Today, it’s really no surprise that many contemporary cabin dwellers seeking that all-important immersion in the natural world are bringing their preferences for contemporary architecture along with them. And sometimes, the contrasts that come out of that are fascinating.

David Coleman Architecture recently completed “Bear Run Cabin” in Marblemount, Washington, a wooded, low-population area along the Skagit River in the northwest region of the state. Describing it as a “striking modern cabin,” the architects explain that they’ve put a lot of thought into how the year-round home interacts with its surroundings. Its angled rooflines are designed to mimic the North Cascades mountains, while the colors and materials make the most of the area’s rainy winters and sunny summers.

But above all else, the cabin’s defining feature is a long, narrow volume lined with green-tinted windows on one side, picking up some of the more vivid tones in the vegetation outside.
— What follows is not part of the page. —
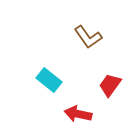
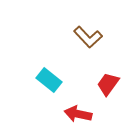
brown L-shape: rotated 8 degrees counterclockwise
red trapezoid: moved 2 px left, 1 px up
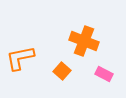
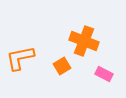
orange square: moved 5 px up; rotated 18 degrees clockwise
At night, when it’s illuminated from within, it emits a gentle glow. This ‘studio’ measures 1000 square feet and contains a music room, workshop, and guest loft, while the 890-square-foot cabin holds a great room, bath, and sleeping loft.

The firm explains that the cabin “has a big presence in a big landscape. Surrounded by dramatic, distant peaks, the site slopes gently to the east and overlooks a large woodlot. Our clients wanted a building that had presence in and subservience to the wild landscape. This duality became the thematic tag that informed the design.”

“The building site is marked by a 30-foot by 100-foot perimeter. Two buildings are juxtaposed within this footprint in a yin/yang fashion, leaving a sinuous exterior space that is defensible and varied. The western terrace is carved into the site, stepping down into the earth, leading toward a soaking tub set behind a glass wall. The south-eastern porch and monumental stair, both covered by a soaring roof, rise above the site, offering shelter from the rain and summer sun. Both spaces meet in an interstitial ‘rain garden’ – a place where seasonal rains gather and flow toward the river below.”